Assigned task:
Word for word, transcribe the data below from the line with "您访问的页面无手机页面，是否进一步访问电脑版？" to the line with "사업자등록번호 : 229-81-37000", keeping both of those lines.

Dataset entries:
+-------+

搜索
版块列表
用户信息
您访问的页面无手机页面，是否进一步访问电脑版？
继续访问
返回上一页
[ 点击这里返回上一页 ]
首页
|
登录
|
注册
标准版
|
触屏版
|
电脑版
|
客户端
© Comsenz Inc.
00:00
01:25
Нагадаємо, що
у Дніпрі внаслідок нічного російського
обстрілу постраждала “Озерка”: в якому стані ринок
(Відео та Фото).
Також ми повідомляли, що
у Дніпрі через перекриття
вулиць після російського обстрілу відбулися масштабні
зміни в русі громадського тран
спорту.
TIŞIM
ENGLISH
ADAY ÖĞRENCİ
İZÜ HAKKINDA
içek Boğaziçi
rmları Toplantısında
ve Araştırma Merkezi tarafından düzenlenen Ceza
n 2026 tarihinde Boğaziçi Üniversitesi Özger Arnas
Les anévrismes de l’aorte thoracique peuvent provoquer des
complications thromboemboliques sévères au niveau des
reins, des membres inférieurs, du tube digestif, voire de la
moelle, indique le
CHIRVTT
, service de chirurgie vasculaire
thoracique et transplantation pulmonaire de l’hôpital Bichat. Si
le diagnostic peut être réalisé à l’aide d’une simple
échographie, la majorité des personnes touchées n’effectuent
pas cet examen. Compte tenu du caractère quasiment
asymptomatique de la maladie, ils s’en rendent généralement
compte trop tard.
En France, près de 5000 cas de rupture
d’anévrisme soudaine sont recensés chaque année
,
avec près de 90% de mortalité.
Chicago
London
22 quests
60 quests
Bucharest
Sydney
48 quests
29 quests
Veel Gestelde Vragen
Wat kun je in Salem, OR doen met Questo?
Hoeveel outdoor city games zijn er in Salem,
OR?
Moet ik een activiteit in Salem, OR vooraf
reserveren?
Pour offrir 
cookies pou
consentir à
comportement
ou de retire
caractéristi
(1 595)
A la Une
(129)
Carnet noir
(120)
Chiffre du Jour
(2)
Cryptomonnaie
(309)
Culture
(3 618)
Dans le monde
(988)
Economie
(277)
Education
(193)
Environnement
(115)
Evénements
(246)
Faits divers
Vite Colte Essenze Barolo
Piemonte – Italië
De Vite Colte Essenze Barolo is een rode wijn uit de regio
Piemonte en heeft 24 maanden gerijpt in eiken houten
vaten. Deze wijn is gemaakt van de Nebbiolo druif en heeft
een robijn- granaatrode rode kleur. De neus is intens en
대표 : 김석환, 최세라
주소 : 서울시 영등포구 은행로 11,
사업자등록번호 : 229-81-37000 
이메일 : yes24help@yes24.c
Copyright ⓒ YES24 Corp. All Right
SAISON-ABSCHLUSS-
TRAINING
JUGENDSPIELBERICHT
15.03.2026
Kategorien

+-------+

Task answer:
您访问的页面无手机页面，是否进一步访问电脑版？
继续访问
返回上一页
[ 点击这里返回上一页 ]
首页
|
登录
|
注册
标准版
|
触屏版
|
电脑版
|
客户端
© Comsenz Inc.
00:00
01:25
Нагадаємо, що
у Дніпрі внаслідок нічного російського
обстрілу постраждала “Озерка”: в якому стані ринок
(Відео та Фото).
Також ми повідомляли, що
у Дніпрі через перекриття
вулиць після російського обстрілу відбулися масштабні
зміни в русі громадського тран
спорту.
TIŞIM
ENGLISH
ADAY ÖĞRENCİ
İZÜ HAKKINDA
içek Boğaziçi
rmları Toplantısında
ve Araştırma Merkezi tarafından düzenlenen Ceza
n 2026 tarihinde Boğaziçi Üniversitesi Özger Arnas
Les anévrismes de l’aorte thoracique peuvent provoquer des
complications thromboemboliques sévères au niveau des
reins, des membres inférieurs, du tube digestif, voire de la
moelle, indique le
CHIRVTT
, service de chirurgie vasculaire
thoracique et transplantation pulmonaire de l’hôpital Bichat. Si
le diagnostic peut être réalisé à l’aide d’une simple
échographie, la majorité des personnes touchées n’effectuent
pas cet examen. Compte tenu du caractère quasiment
asymptomatique de la maladie, ils s’en rendent généralement
compte trop tard.
En France, près de 5000 cas de rupture
d’anévrisme soudaine sont recensés chaque année
,
avec près de 90% de mortalité.
Chicago
London
22 quests
60 quests
Bucharest
Sydney
48 quests
29 quests
Veel Gestelde Vragen
Wat kun je in Salem, OR doen met Questo?
Hoeveel outdoor city games zijn er in Salem,
OR?
Moet ik een activiteit in Salem, OR vooraf
reserveren?
Pour offrir 
cookies pou
consentir à
comportement
ou de retire
caractéristi
(1 595)
A la Une
(129)
Carnet noir
(120)
Chiffre du Jour
(2)
Cryptomonnaie
(309)
Culture
(3 618)
Dans le monde
(988)
Economie
(277)
Education
(193)
Environnement
(115)
Evénements
(246)
Faits divers
Vite Colte Essenze Barolo
Piemonte – Italië
De Vite Colte Essenze Barolo is een rode wijn uit de regio
Piemonte en heeft 24 maanden gerijpt in eiken houten
vaten. Deze wijn is gemaakt van de Nebbiolo druif en heeft
een robijn- granaatrode rode kleur. De neus is intens en
대표 : 김석환, 최세라
주소 : 서울시 영등포구 은행로 11,
사업자등록번호 : 229-81-37000 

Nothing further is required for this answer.